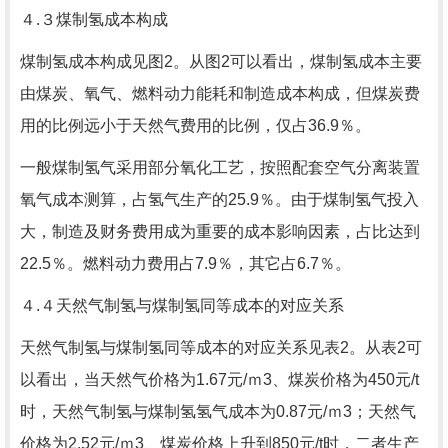
４.３煤制氢成本构成
煤制氢成本构成见图2。从图2可以看出，煤制氢成本主要
由煤炭、氧气、燃料动力能耗和制造成本构成，但煤炭费
用的比例远小于天然气费用的比例，仅占36.9％。
一般煤制氢气采用部分氧化工艺，按照配套空气分离装置
氧气成本测算，占氢气生产的25.9％。由于煤制氢气投入
大，制造及财务费用成为重要的成本影响因素，占比达到
22.5％。燃料动力费用占7.9％，其它占6.7％。
４.４天然气制氢与煤制氢同等成本的对应关系
天然气制氢与煤制氢同等成本的对应关系见表2。从表2可
以看出，当天然气价格为1.67元/ｍ3、煤炭价格为450元/t
时，天然气制氢与煤制氢氢气成本为0.87元/ｍ3；天然气
价格为2.52元/ｍ3、煤炭价格上升到850元/t时，二者生产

------------------------------

» **Exercise**
What is needed here is an exact transcript of the data above, pictures excluded.

» **Task answer**
４.３煤制氢成本构成
煤制氢成本构成见图2。从图2可以看出，煤制氢成本主要
由煤炭、氧气、燃料动力能耗和制造成本构成，但煤炭费
用的比例远小于天然气费用的比例，仅占36.9％。
一般煤制氢气采用部分氧化工艺，按照配套空气分离装置
氧气成本测算，占氢气生产的25.9％。由于煤制氢气投入
大，制造及财务费用成为重要的成本影响因素，占比达到
22.5％。燃料动力费用占7.9％，其它占6.7％。
４.４天然气制氢与煤制氢同等成本的对应关系
天然气制氢与煤制氢同等成本的对应关系见表2。从表2可
以看出，当天然气价格为1.67元/ｍ3、煤炭价格为450元/t
时，天然气制氢与煤制氢氢气成本为0.87元/ｍ3；天然气
价格为2.52元/ｍ3、煤炭价格上升到850元/t时，二者生产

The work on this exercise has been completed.